### What is required
The line with "albanischen Filmemachern viel gewonnen." marks the first line to copy, and the line with "07.08.2026, 14:40 ‧ Thomas Bergmann" marks the last. Transcribe that stretch of the data below exactly, without pictures.

Recorded data:
------------------------------------

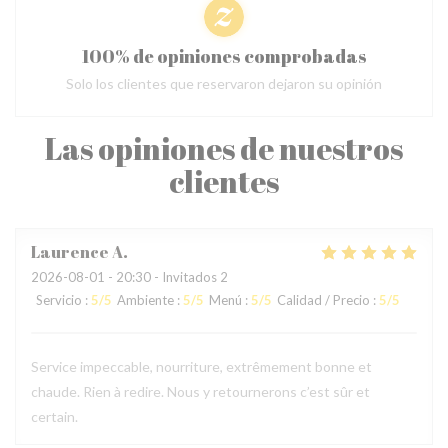
100% de opiniones comprobadas
Solo los clientes que reservaron dejaron su opinión
Las opiniones de nuestros
clientes
Laurence
A
2026-08-01
- 20:30 - Invitados 2
Servicio
:
5
/5
Ambiente
:
5
/5
Menú
:
5
/5
Calidad / Precio
:
5
/5
Service impeccable, nourriture, extrêmement bonne et
chaude. Rien à redire. Nous y retournerons c’est sûr et
certain.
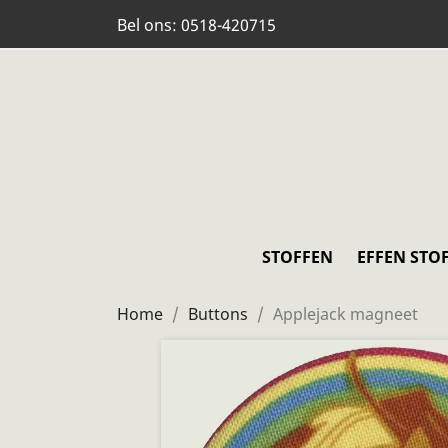
Bel ons:
0518-420715
STOFFEN
EFFEN STO
Home
Buttons
Applejack magneet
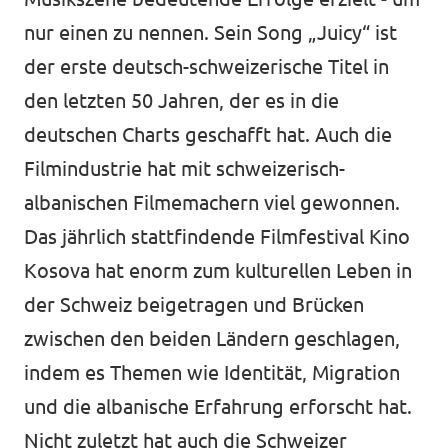
nur einen zu nennen. Sein Song „
Juicy
“ ist
der erste deutsch-schweizerische Titel in
den letzten 50 Jahren, der es in die
deutschen Charts geschafft hat. Auch die
Filmindustrie hat mit schweizerisch-
albanischen Filmemachern viel gewonnen.
Das jährlich stattfindende Filmfestival Kino
Kosova hat enorm zum kulturellen Leben in
der Schweiz beigetragen und Brücken
zwischen den beiden Ländern geschlagen,
indem es Themen wie Identität, Migration
und die albanische Erfahrung erforscht hat.
Nicht zuletzt hat auch die Schweizer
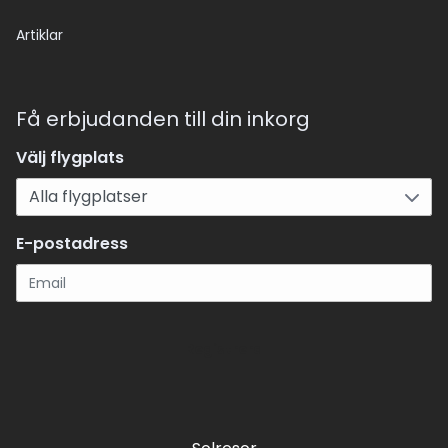
Artiklar
Få erbjudanden till din inkorg
Välj flygplats
E-postadress
Registrera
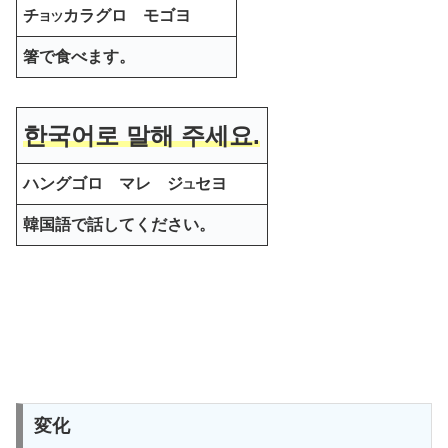
チ
カラグロ モゴヨ
ヨツ
箸で食べます。
한국어로 말해 주세요.
ハングゴロ マレ ジ
セヨ
ユ
韓国語で話してください。
変化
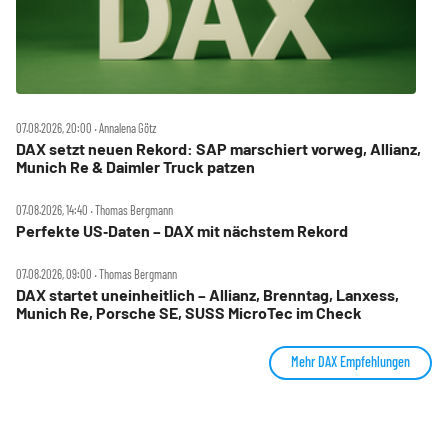
07.08.2026, 20:00 ‧ Annalena Götz
DAX setzt neuen Rekord: SAP marschiert vorweg, Allianz,
Munich Re & Daimler Truck patzen
07.08.2026, 14:40 ‧ Thomas Bergmann
Perfekte US‑Daten – DAX mit nächstem Rekord
07.08.2026, 09:00 ‧ Thomas Bergmann
DAX startet uneinheitlich – Allianz, Brenntag, Lanxess,
Munich Re, Porsche SE, SUSS MicroTec im Check
Mehr DAX Empfehlungen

------------------------------------

### Output below
albanischen Filmemachern viel gewonnen.
Das jährlich stattfindende Filmfestival Kino
Kosova hat enorm zum kulturellen Leben in
der Schweiz beigetragen und Brücken
zwischen den beiden Ländern geschlagen,
indem es Themen wie Identität, Migration
und die albanische Erfahrung erforscht hat.
Nicht zuletzt hat auch die Schweizer
Artiklar
Få erbjudanden till din inkorg
Välj flygplats
E-postadress
Registrera
チ
カラグロ モゴヨ
ヨツ
箸で食べます。
한국어로 말해 주세요.
ハングゴロ マレ ジ
セヨ
ユ
韓国語で話してください。
変化
07.08.2026, 20:00 ‧ Annalena Götz
DAX setzt neuen Rekord: SAP marschiert vorweg, Allianz,
Munich Re & Daimler Truck patzen
07.08.2026, 14:40 ‧ Thomas Bergmann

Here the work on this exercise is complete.